User Manual

Comprehensive guide for students, teachers, and administrators.
Press F1 for Help

Technical Requirements

High-quality audio recording is essential for accurate vowel analysis. Please review these settings before starting.

Recommended Browsers

  • Google Chrome (Desktop/Android): Best Choice. Most stable Web Audio API support.
  • Microsoft Edge: Excellent alternative.
  • Firefox: Fully supported.
  • AVOID: Opera Mini, UC Browser, and In-App Browsers (Facebook/Line/Instagram).

Audio Modes & Environment

High Fidelity Mode (Recommended)

By default, the app uses High Fidelity Mode. This captures your raw voice without any artificial enhancement. This is critical for accurate analysis but comes with a requirement:

Quiet Room Required: Because noise suppression is disabled, the system will hear fans, AC units, and background chatter. Please ensure you are in a silent environment.

Critical Settings: Disable "Data Savers"

Important

"Data Saver", "Turbo Mode", or "Lite Mode" features route traffic through proxy servers. This blocks the microphone or compresses audio, making analysis impossible.

  • Chrome (Android): Go to Settings > Lite Mode (if available) > Select OFF.
  • Opera Mobile / Mini: Go to Settings > Data Saver > Select OFF.
  • Android System: Ensure Settings > Network & Internet > Data Saver is OFF in system network settings.

Hardware Recommendation

Wired Headset

Best consistency (44.1kHz/48kHz). No connection drops.

Bluetooth/AirPods

Often drops to "Hands-Free" quality (8kHz), which is too low for accurate analysis.


Registration & Access

The system distinguishes between Students and Teachers during the registration process.

For Students

  • Go to the Register page.
  • Fill in your Username, First/Last Name, and Password.
  • Required: Enter your exact 10-digit Student ID.
  • Leave the "Invite Code" field blank.
  • Check the consent box and submit.

For Teachers

  • Obtain an Invite Code from a system administrator.
  • Go to the Register page.
  • Fill in your Username, First/Last Name, and Password.
  • Enter the code in the "Invite Code" field.
  • Note: When a valid code is detected, the "Student ID" requirement is automatically removed.
  • Submit the form to create your Instructor account.

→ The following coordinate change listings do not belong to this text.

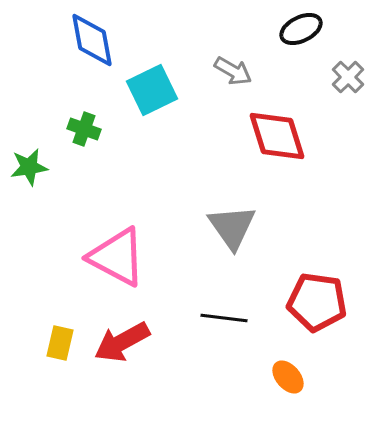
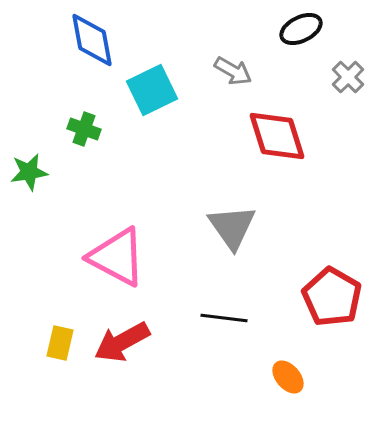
green star: moved 5 px down
red pentagon: moved 15 px right, 5 px up; rotated 22 degrees clockwise
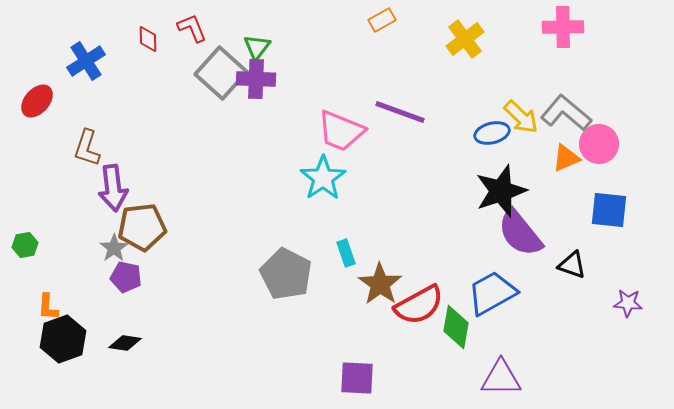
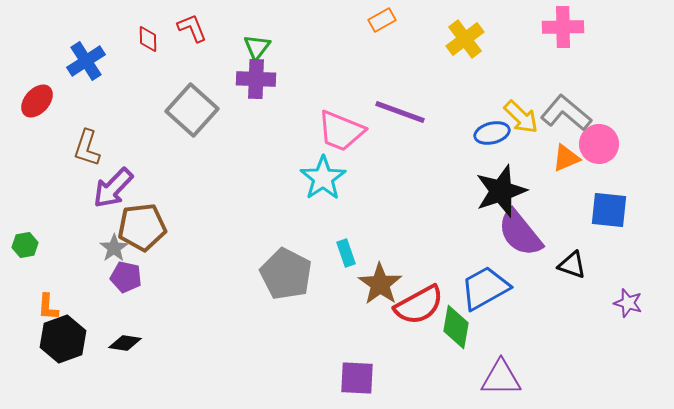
gray square: moved 29 px left, 37 px down
purple arrow: rotated 51 degrees clockwise
blue trapezoid: moved 7 px left, 5 px up
purple star: rotated 12 degrees clockwise
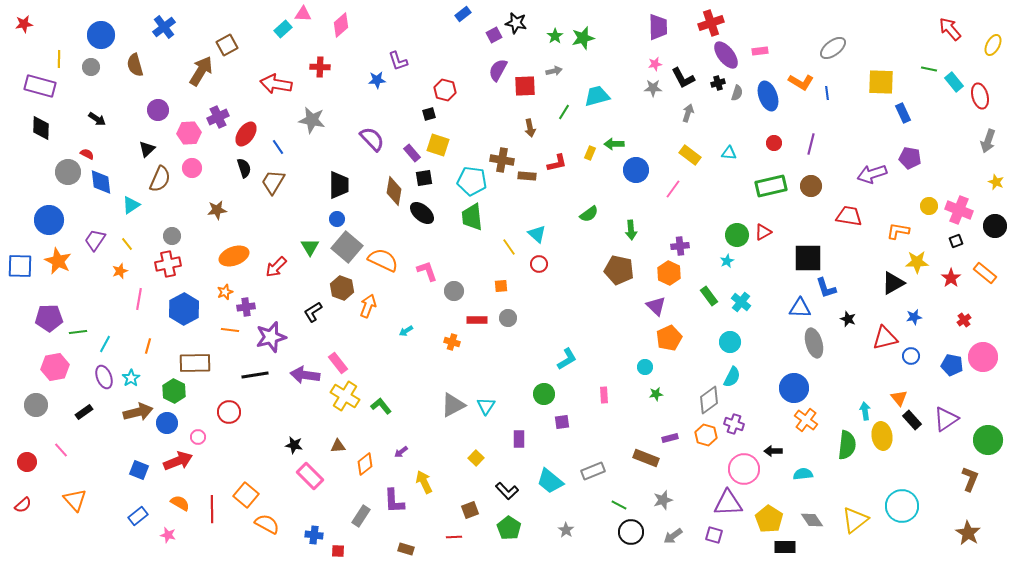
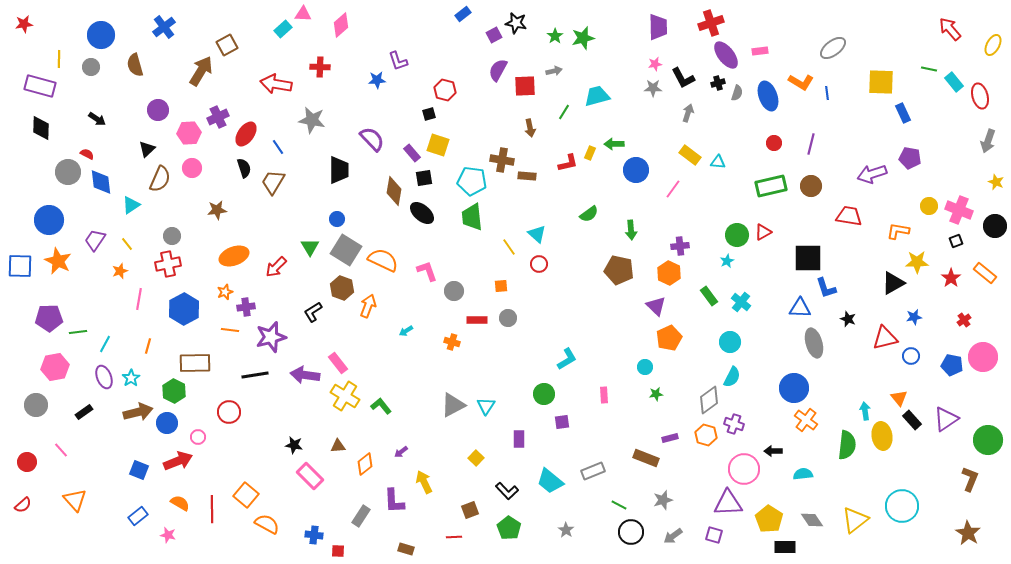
cyan triangle at (729, 153): moved 11 px left, 9 px down
red L-shape at (557, 163): moved 11 px right
black trapezoid at (339, 185): moved 15 px up
gray square at (347, 247): moved 1 px left, 3 px down; rotated 8 degrees counterclockwise
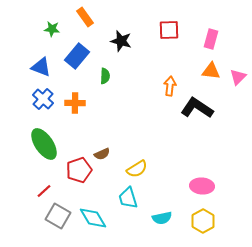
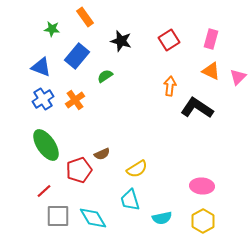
red square: moved 10 px down; rotated 30 degrees counterclockwise
orange triangle: rotated 18 degrees clockwise
green semicircle: rotated 126 degrees counterclockwise
blue cross: rotated 15 degrees clockwise
orange cross: moved 3 px up; rotated 36 degrees counterclockwise
green ellipse: moved 2 px right, 1 px down
cyan trapezoid: moved 2 px right, 2 px down
gray square: rotated 30 degrees counterclockwise
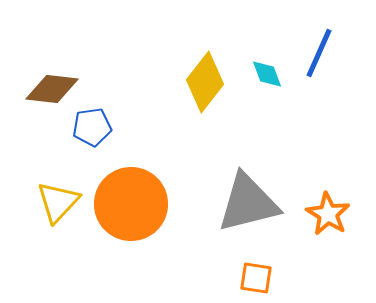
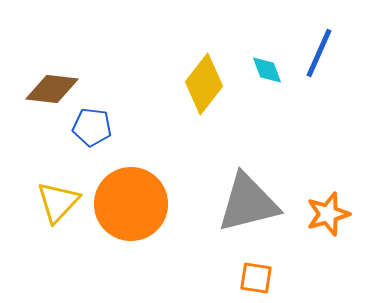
cyan diamond: moved 4 px up
yellow diamond: moved 1 px left, 2 px down
blue pentagon: rotated 15 degrees clockwise
orange star: rotated 24 degrees clockwise
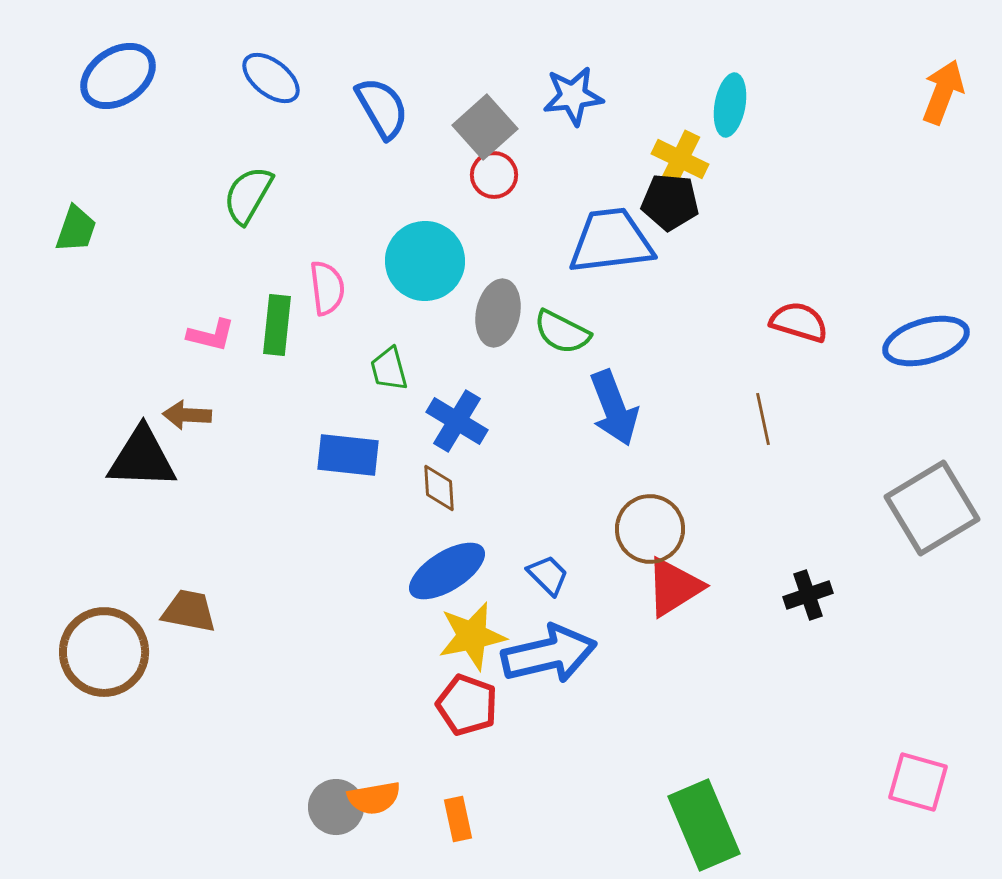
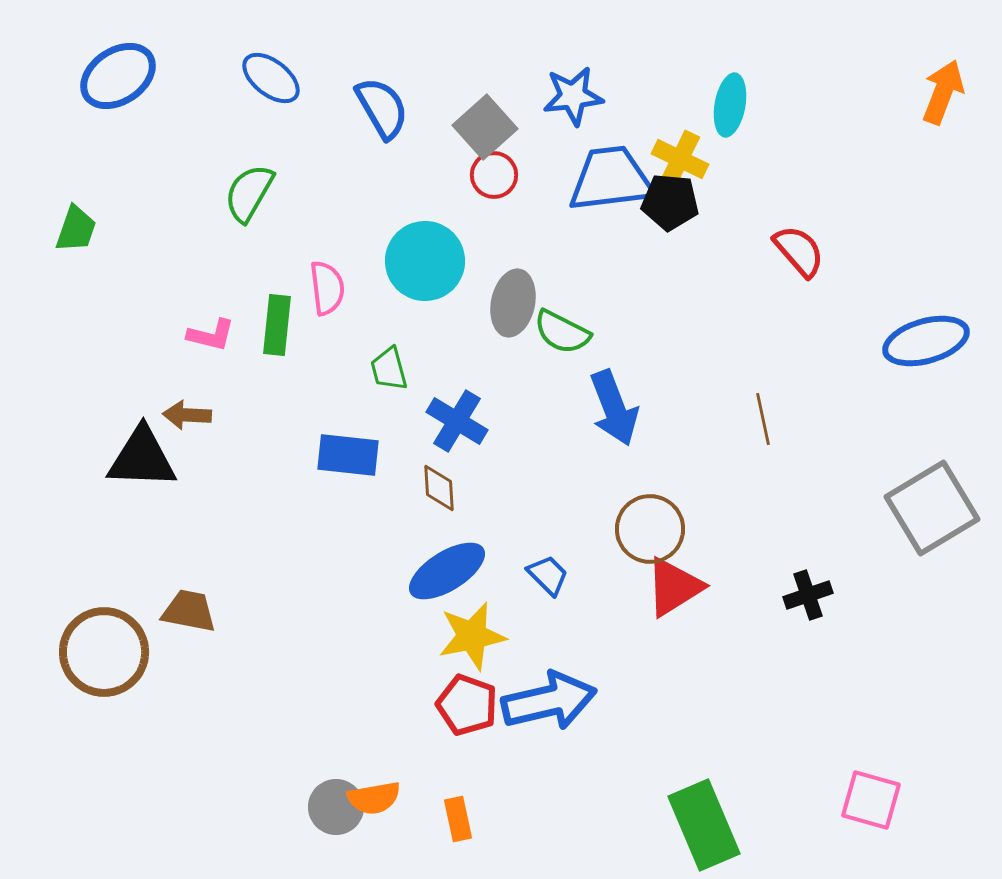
green semicircle at (248, 195): moved 1 px right, 2 px up
blue trapezoid at (611, 241): moved 62 px up
gray ellipse at (498, 313): moved 15 px right, 10 px up
red semicircle at (799, 322): moved 71 px up; rotated 32 degrees clockwise
blue arrow at (549, 654): moved 47 px down
pink square at (918, 782): moved 47 px left, 18 px down
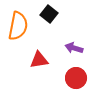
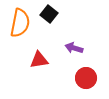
orange semicircle: moved 2 px right, 3 px up
red circle: moved 10 px right
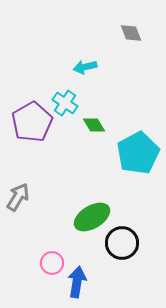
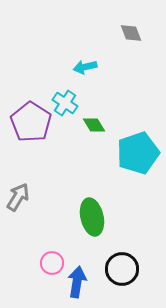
purple pentagon: moved 1 px left; rotated 9 degrees counterclockwise
cyan pentagon: rotated 9 degrees clockwise
green ellipse: rotated 72 degrees counterclockwise
black circle: moved 26 px down
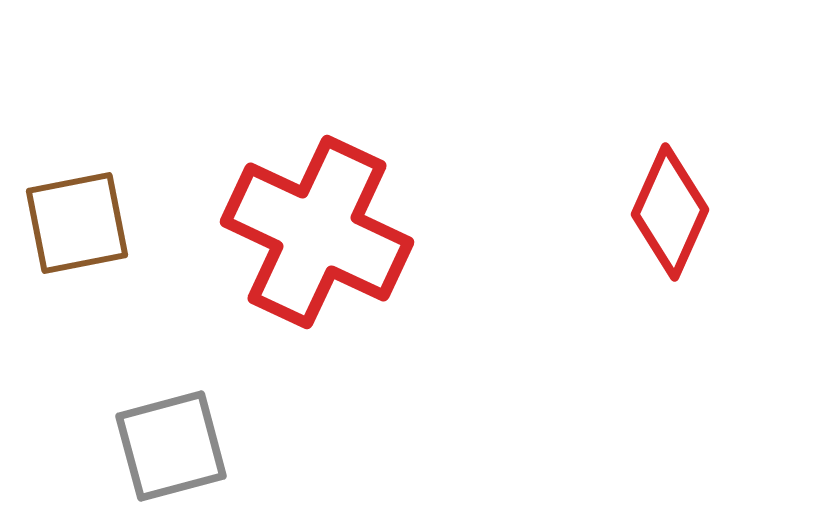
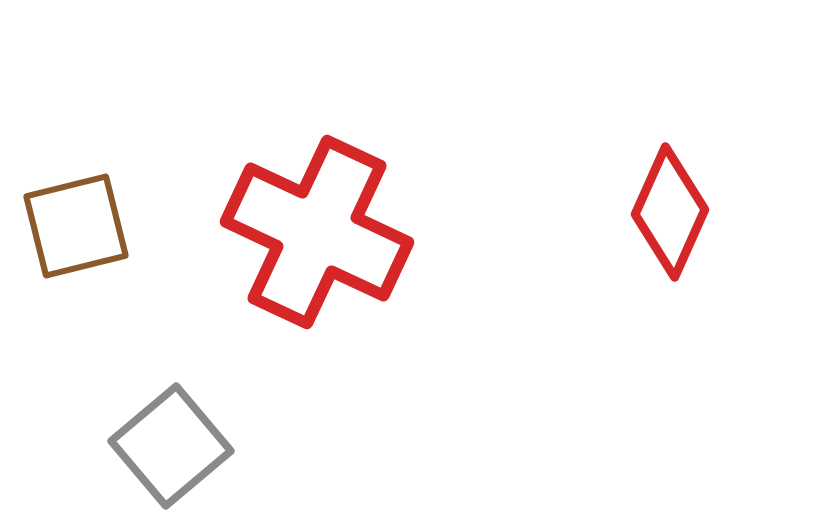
brown square: moved 1 px left, 3 px down; rotated 3 degrees counterclockwise
gray square: rotated 25 degrees counterclockwise
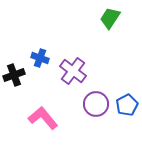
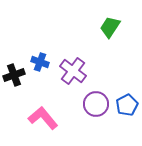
green trapezoid: moved 9 px down
blue cross: moved 4 px down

Account Security & Recovery

Forgot Password?
If you lose access to your account, click the "Forgot Password?" link on the login page. Enter your registered email address to receive a secure reset link. This link expires in 10 minutes.

Account Lockout Policy:
To protect your account, the system will temporarily lock access after 5 consecutive failed login attempts. You must wait 15 minutes before trying again.

Password Requirements:
Passwords must be at least 8 characters long and include uppercase, lowercase, numbers, and special symbols. You cannot reuse your last 3 passwords.


Student Guide

The student interface is designed for a structured learning path. You cannot skip ahead.

Learning Phases

  • Pre-Test: The first phase. You must record all 20 words from the list to establish a baseline. You cannot switch to Post-Test until this is complete.
  • Post-Test: Unlocked after completing the Pre-Test. This phase serves as your training and final assessment.
  • Strict Mode: The system enforces order. Ensure you complete each word's recording before moving to the next phase.
1

Check Selected Word

The app automatically selects the first incomplete word for you ("Smart Resume"). You can also choose a different word from the left sidebar manually. Correctly pronounced words show a green checkmark.

2

Listen & Practice

Click the "Listen to Model" button to hear the reference pronunciation. The Blue waveform represents the native pronunciation.

3

Record & Submit

Click the "Record" button to start.

Important Tips:

  • Auto-Stop: The system stops automatically when you stop speaking. Articulate ending consonants clearly (e.g. "cat").
  • No Noise: Do not smack your lips or click your tongue before speaking, as this triggers the recording early.
After recording, listen to your playback. If satisfied, click SAVE.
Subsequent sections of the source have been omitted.